Anuja Chauhan has been a darling for numerous Indian readers. This is not just because of the relatable characters that she weaves from everyday life, but also because of their sheer cheekiness that she’s able to suffuse in her prose. This time around, the author enters uncharted waters with a whodunit murder mystery, Club You to Death. The transformation is a conscious one. “As I grow older, I feel driven to dig a little deeper into the darker, more secretive places inside the heads of colourful characters,” says the author. Excerpts from an interview with the author:
The book is a far cry from your previous works… yet you retain your signature cheekiness and charm. Have your previous novels, in any way, helped you in penning this whodunit?
Yes, of course, every new book contains the learnings gleaned from the ones that came before. I love writing romance and I’m pretty sure that all my books will always have a strong romantic track – but I feel it’s time to not have that as the only track. My books always contain a vast cast of colourful characters and as I grow older I feel driven to dig a little deeper into the darker, more secretive places inside the heads of this vast cast of colourful characters.
There is immense film-like quality to your work… the narrative style, the reveals etc. how influential have films been for the writer in you? Does the advertising past chip in here?

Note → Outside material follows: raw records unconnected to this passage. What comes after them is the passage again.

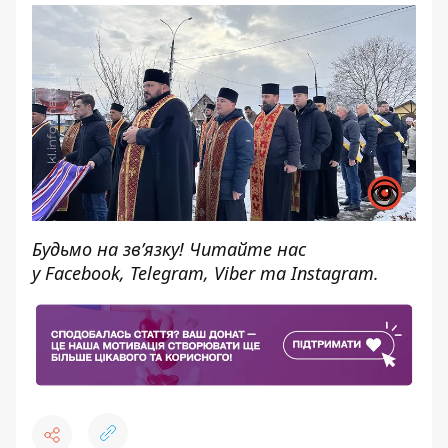
Будьмо на зв’язку! Читайте нас
у
Facebook
,
Telegram,
Viber
та
Instagram.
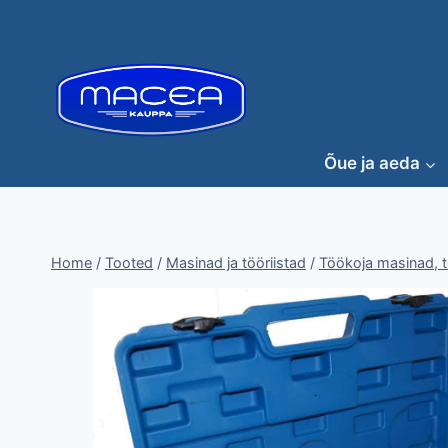
Skip
to
content
Õue ja aeda
Home
/
Tooted
/
Masinad ja tööriistad
/
Töökoja masinad, tö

Yes! Advertising scripts are essentially tiny movie scripts, one details out visuals, dialogue and an entire background score while writing them. As I’ve written ads for seventeen whole years, that is the skill set I bought to my novel writing. But I’m also a compulsive reader, and so my writing pays homage to my favourite writers too – I love funny, insightful books that deal with important, weighty topics in a deceptively light-hearted way. Lightness of touch is very important to me, especially in dialogue. I wince every time anything is too ‘on the nose.’
Just a few pages in, your writing kind of mirrors the current society – blaming the girl for a guy’s shortcomings, the now infamous ‘Lutyens’ club. Was that a conscious move? Or how much of these influences come from personal experiences?
One can’t write in a vacuum. The goal is always authenticity. If a book is set in current times, it needs to showcase and address current issues Otherwise the dialogue wouldn’t sound natural, and the characters won’t feel grounded in their milieu. Also, a character’s take on various issues helps the reader quickly understand that character’s fears, flaws and motivations better.
How was the experience of writing a whodunit? For a first attempt, having completed writing it in the lockdown is an achievement.
Thank you. It took me all of five months to write, actually, which is the fastest I’ve written a book. But I think I’d thought about it for a while before I started, so it was all fairly pre-cooked in my brain already. Writing actually provided me a welcome escape from the insanity that gripped our world last March – it helped me to focus, to just ‘stay calm and write on’ and to not panic or get overwhelmed by what was happening all around me.
You’ve become quite sought after in Bollywood, it seems you enjoy the attention and the collaborative process. What do you make of the Ott vs theatre debate? With one novel set to be an Ott show and another set to be adapted into a film…
I like the OTT platform. I’ve binge watched a lot of shows and I enjoy the layers that an OTT format allows for. We see characters grow, or regress or slide slowly down a slope into a moral abyss – it’s pretty compelling if done well. But there are too many shows now. Far too many, and they are all far too similar – the quality is starting to suffer.
Yet, do you think a film adapted from a novel can turn detrimental to the novel itself as it will always be associated with the film? Does that play in your mind?
The lives of films are very short-lived nowadays. They live or die in a single Friday. Books have a far far longer shelf life. Once you buy a book it stays in your shelf – and in your heart – forever.